What is needed: The answer must be a single number: the count of lines in the listing that hold the string "provided".

Supplied material:
□ □ □ □ □

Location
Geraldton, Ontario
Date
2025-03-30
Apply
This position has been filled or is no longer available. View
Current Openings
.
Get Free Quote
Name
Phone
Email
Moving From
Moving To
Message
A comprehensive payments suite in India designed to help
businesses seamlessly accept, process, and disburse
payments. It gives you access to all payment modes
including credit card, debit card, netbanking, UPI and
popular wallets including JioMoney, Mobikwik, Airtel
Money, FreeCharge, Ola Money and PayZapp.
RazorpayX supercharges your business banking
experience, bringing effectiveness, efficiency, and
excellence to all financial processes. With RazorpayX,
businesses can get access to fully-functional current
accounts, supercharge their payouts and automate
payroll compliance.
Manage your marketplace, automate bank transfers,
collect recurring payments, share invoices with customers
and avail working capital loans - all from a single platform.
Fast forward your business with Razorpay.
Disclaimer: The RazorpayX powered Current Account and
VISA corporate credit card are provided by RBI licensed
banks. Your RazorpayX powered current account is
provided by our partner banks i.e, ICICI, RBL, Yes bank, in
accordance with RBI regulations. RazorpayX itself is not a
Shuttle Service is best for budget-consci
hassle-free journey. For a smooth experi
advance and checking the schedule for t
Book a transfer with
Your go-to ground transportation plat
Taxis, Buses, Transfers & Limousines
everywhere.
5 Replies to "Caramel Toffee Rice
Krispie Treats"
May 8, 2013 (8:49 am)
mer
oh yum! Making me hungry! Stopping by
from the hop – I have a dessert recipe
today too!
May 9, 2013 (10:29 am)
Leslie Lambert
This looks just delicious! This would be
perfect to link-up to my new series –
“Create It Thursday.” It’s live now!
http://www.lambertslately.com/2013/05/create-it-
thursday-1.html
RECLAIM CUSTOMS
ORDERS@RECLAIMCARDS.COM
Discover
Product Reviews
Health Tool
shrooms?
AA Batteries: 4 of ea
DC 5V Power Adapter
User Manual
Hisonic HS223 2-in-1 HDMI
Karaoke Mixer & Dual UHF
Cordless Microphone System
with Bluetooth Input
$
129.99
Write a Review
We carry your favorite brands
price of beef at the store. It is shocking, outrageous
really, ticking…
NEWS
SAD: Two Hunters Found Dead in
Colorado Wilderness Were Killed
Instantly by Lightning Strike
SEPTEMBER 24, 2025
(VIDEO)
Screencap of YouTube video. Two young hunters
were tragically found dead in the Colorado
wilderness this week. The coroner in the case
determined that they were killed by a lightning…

□ □ □ □ □

Response to this exercise: 2